> YOUR ASSIGNMENT
Print the lines below from the line with "La trêve hivernale correspond" to the line with "15-18 человек. В" exactly, keeping both ends, and print no pictures.

> INFORMATION GIVEN
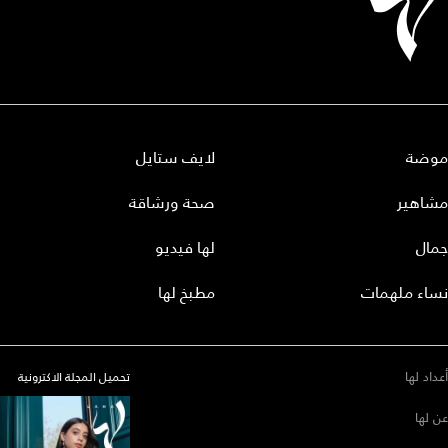
موضة
لايف ستايل
مشاهير
صحة ورشاقة
جمال
لها فيديو
نساء ملهمات
مطبخ لها
أعداد لها
تحميل المجلة الاكترونية
عن لها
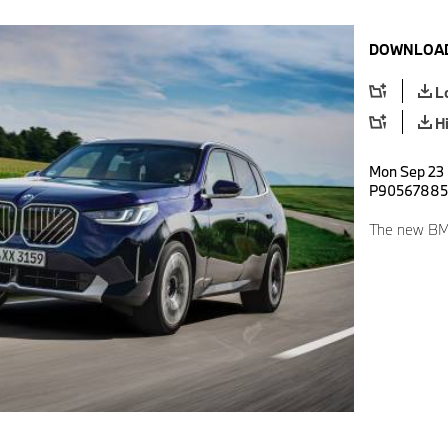
DOWNLOAD
L
H
Mon Sep 23 
P90567885
The new BMW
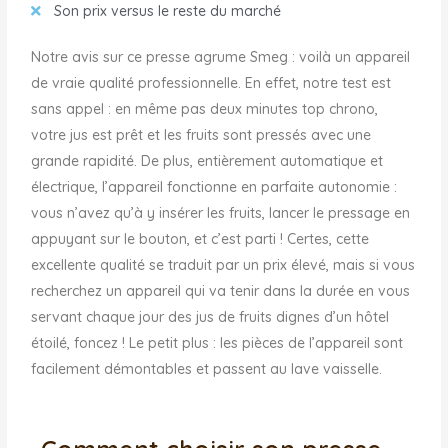
Son prix versus le reste du marché
Notre avis sur ce presse agrume Smeg : voilà un appareil
de vraie qualité professionnelle. En effet, notre test est
sans appel : en même pas deux minutes top chrono,
votre jus est prêt et les fruits sont pressés avec une
grande rapidité. De plus, entièrement automatique et
électrique, l’appareil fonctionne en parfaite autonomie :
vous n’avez qu’à y insérer les fruits, lancer le pressage en
appuyant sur le bouton, et c’est parti ! Certes, cette
excellente qualité se traduit par un prix élevé, mais si vous
recherchez un appareil qui va tenir dans la durée en vous
servant chaque jour des jus de fruits dignes d’un hôtel
étoilé, foncez ! Le petit plus : les pièces de l’appareil sont
facilement démontables et passent au lave vaisselle.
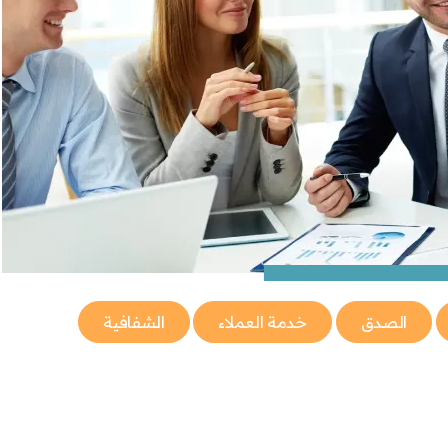
الصدق
خدمة العملاء
الشفافية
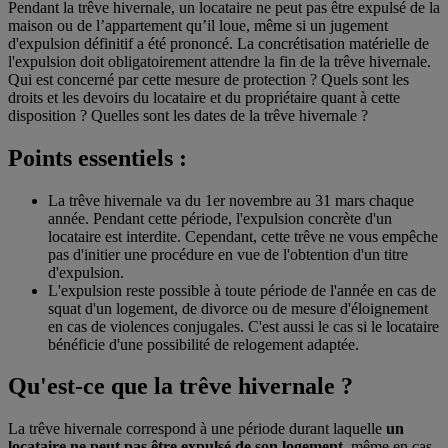
Pendant la trêve hivernale, un locataire ne peut pas être expulsé de la
maison ou de l’appartement qu’il loue, même si un jugement
d'expulsion définitif a été prononcé. La concrétisation matérielle de
l'expulsion doit obligatoirement attendre la fin de la trêve hivernale.
Qui est concerné par cette mesure de protection ? Quels sont les
droits et les devoirs du locataire et du propriétaire quant à cette
disposition ? Quelles sont les dates de la trêve hivernale ?
Points essentiels :
La trêve hivernale va du 1er novembre au 31 mars chaque
année. Pendant cette période, l'expulsion concrète d'un
locataire est interdite. Cependant, cette trêve ne vous empêche
pas d'initier une procédure en vue de l'obtention d'un titre
d'expulsion.
L'expulsion reste possible à toute période de l'année en cas de
squat d'un logement, de divorce ou de mesure d'éloignement
en cas de violences conjugales. C'est aussi le cas si le locataire
bénéficie d'une possibilité de relogement adaptée.
Qu'est-ce que la trêve hivernale ?
La trêve hivernale correspond à une période durant laquelle
un
locataire ne peut pas être expulsé de son logement
, même en cas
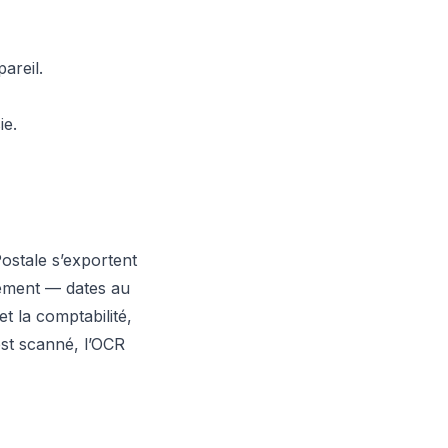
areil.
ie.
ostale s’exportent
rement — dates au
t la comptabilité,
 est scanné, l’OCR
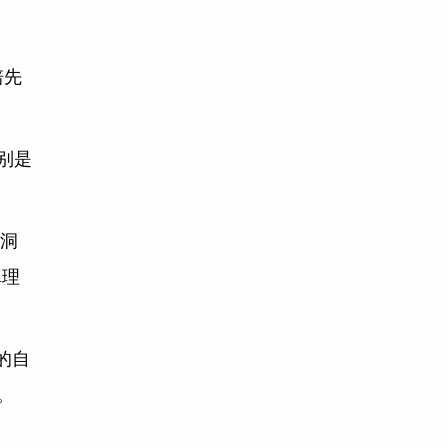
培先
别是
窑洞
真理
的自
。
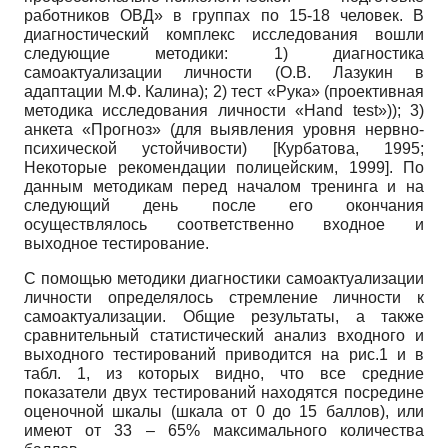
работников ОВД» в группах по 15-18 человек. В
диагностический комплекс исследования вошли
следующие методики: 1) диагностика
самоактуализации личности (О.В. Лазукин в
адаптации М.Ф. Калина); 2) тест «Рука» (проективная
методика исследования личности «Hand test»)); 3)
анкета «Прогноз» (для выявления уровня нервно-
психической устойчивости)
[
Курбатова, 1995
;
Некоторые рекомендации полицейским, 1999
]
. По
данным методикам перед началом тренинга и на
следующий день после его окончания
осуществлялось соответственно входное и
выходное тестирование.
С помощью методики диагностики самоактуализации
личности определялось стремление личности к
самоактуализации. Общие результаты, а также
сравнительный статистический анализ входного и
выходного тестирований приводится на рис.1 и в
табл. 1, из которых видно, что все средние
показатели двух тестирований находятся посредине
оценочной шкалы (шкала от 0 до 15 баллов), или
имеют от 33 – 65% максимального количества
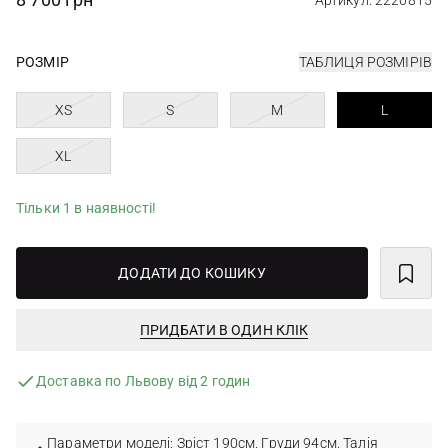
Артикул: 2220815
РОЗМІР
ТАБЛИЦЯ РОЗМІРІВ
XS
S
M
L
XL
Тільки 1 в наявності!
ДОДАТИ ДО КОШИКУ
ПРИДБАТИ В ОДИН КЛІК
Доставка по Львову від 2 годин
Параметри моделі: Зріст 190см. Груди 94см. Талія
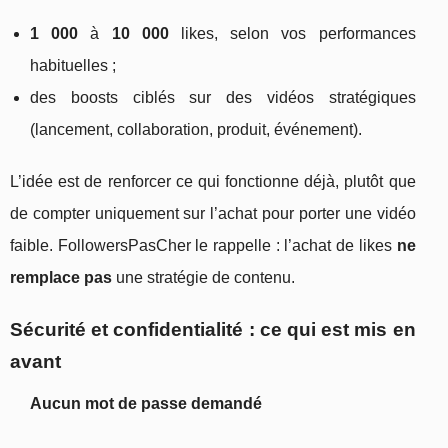
1 000
à
10 000
likes, selon vos performances
habituelles ;
des boosts ciblés sur des vidéos stratégiques
(lancement, collaboration, produit, événement).
L’idée est de renforcer ce qui fonctionne déjà, plutôt que
de compter uniquement sur l’achat pour porter une vidéo
faible. FollowersPasCher le rappelle : l’achat de likes
ne
remplace pas
une stratégie de contenu.
Sécurité et confidentialité : ce qui est mis en
avant
Aucun mot de passe demandé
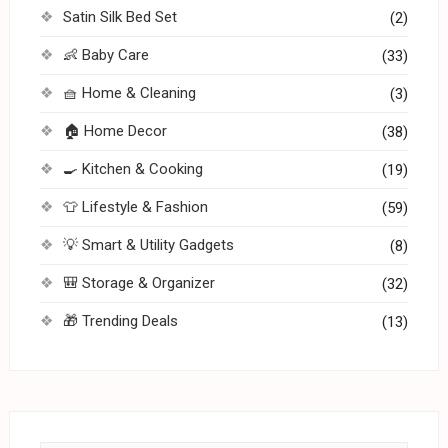
Satin Silk Bed Set
(2)
👶 Baby Care
(33)
🧺 Home & Cleaning
(3)
🏠 Home Decor
(38)
🍳 Kitchen & Cooking
(19)
👕 Lifestyle & Fashion
(59)
💡 Smart & Utility Gadgets
(8)
🎒 Storage & Organizer
(32)
🎁 Trending Deals
(13)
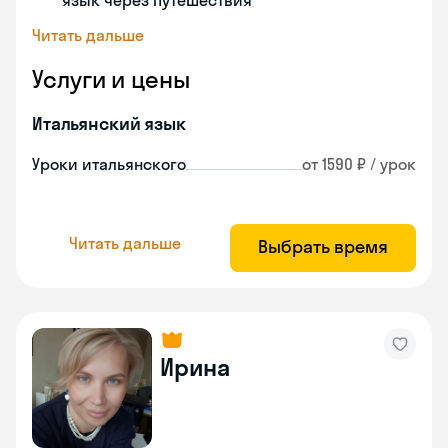
язык через путешествия
Читать дальше
Услуги и цены
Итальянский язык
Уроки итальянского
от 1590 ₽ / урок
Читать дальше
Выбрать время
Ирина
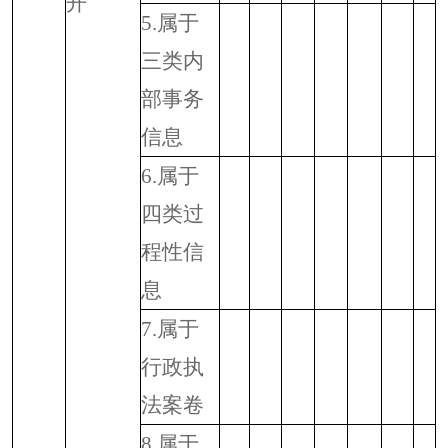
开
5.
属于
三类内
部事务
信息
6.
属于
四类过
程性信
息
7.
属于
行政执
法案卷
8.
属于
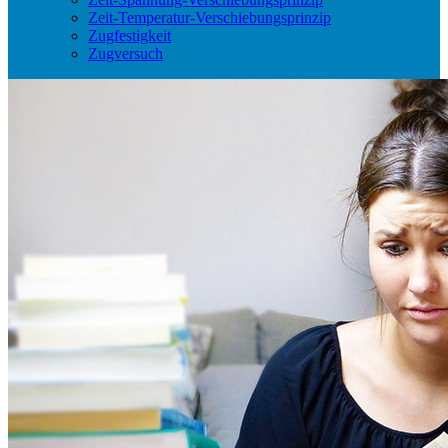
Zeit-Temperatur-Verschiebungsprinzip
Zugfestigkeit
Zugversuch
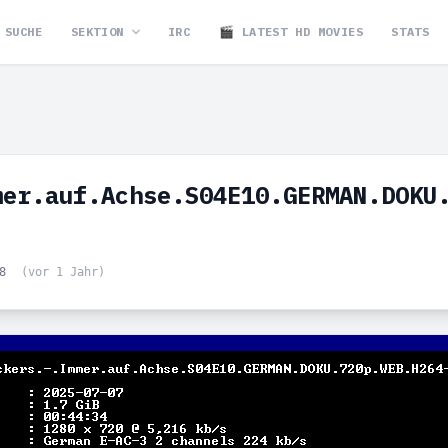
SUCHE
SEKTION
IRC
🎬 LATEST HD MOVIES
STATS
mer.auf.Achse.S04E10.GERMAN.DOKU
58
(vor 1 Jahr)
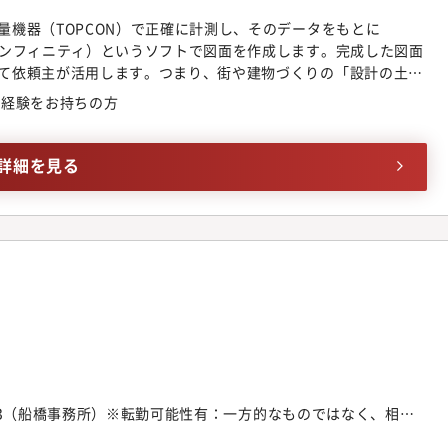
量機器（TOPCON）で正確に計測し、そのデータをもとに
インフィニティ）というソフトで図面を作成します。完成した図面
て依頼主が活用します。つまり、街や建物づくりの「設計の土
土地の境界（どこまでが自分の土地か）を測量機器で正確に測り
の経験をお持ちの方
所や官公庁から取り寄せて確認します。場合によっては役所と協
をして最終確認を行います。土地の正しい境界を決める、街づく
■開発許可申請業務土地の利用方法を変更する際、県や市などの
詳細を見る
す。主に、農地転用に関する許可申請や、盛土規制法に基づく許
B103（船橋事務所）※転勤可能性有：一方的なものではなく、相談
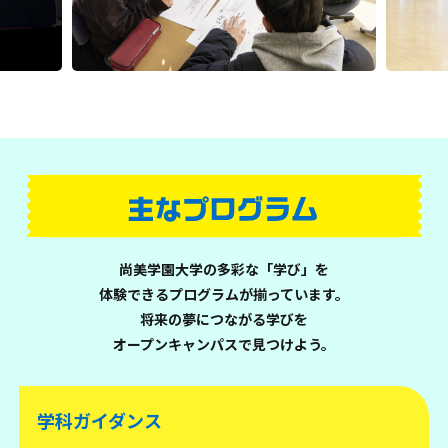
尚美学園大学の多彩な「学び」を
体験できるプログラムが揃っています。
将来の夢につながる学びを
オープンキャンパスで見つけよう。
学科ガイダンス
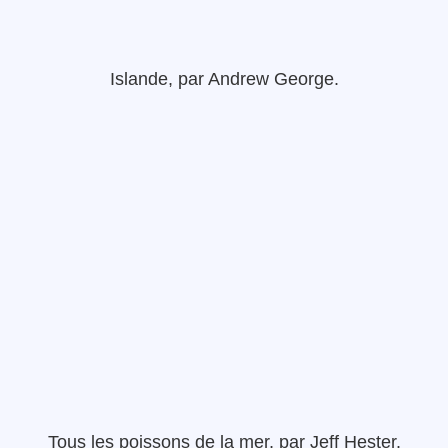
Islande
,
par
Andrew
George
.
Tous les poissons de
la mer
,
par
Jeff
Hester
.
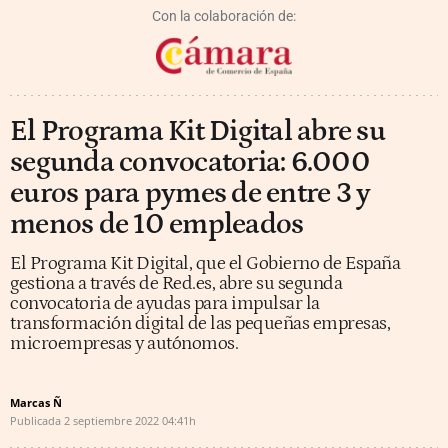
Con la colaboración de:
El Programa Kit Digital abre su
segunda convocatoria: 6.000
euros para pymes de entre 3 y
menos de 10 empleados
El Programa Kit Digital, que el Gobierno de España
gestiona a través de Red.es, abre su segunda
convocatoria de ayudas para impulsar la
transformación digital de las pequeñas empresas,
microempresas y autónomos.
Marcas Ñ
Publicada
2 septiembre 2022
04:41h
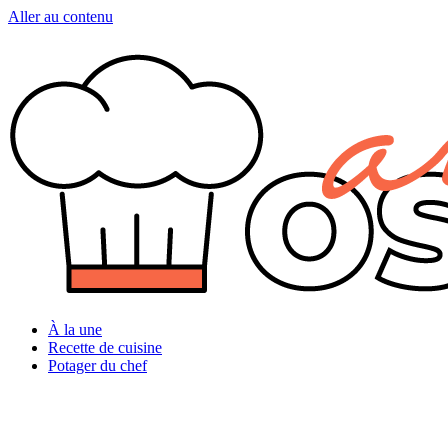
Aller au contenu
À la une
Recette de cuisine
Potager du chef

> ANSWER BELOW
La trêve hivernale correspond à une période durant laquelle
un
locataire ne peut pas être expulsé de son logement
, même en cas
areil.
ie.
ostale s’exportent
rement — dates au
t la comptabilité,
 est scanné, l’OCR
培先
别是
窑洞
真理
的自
。
работников ОВД» в группах по 15-18 человек. В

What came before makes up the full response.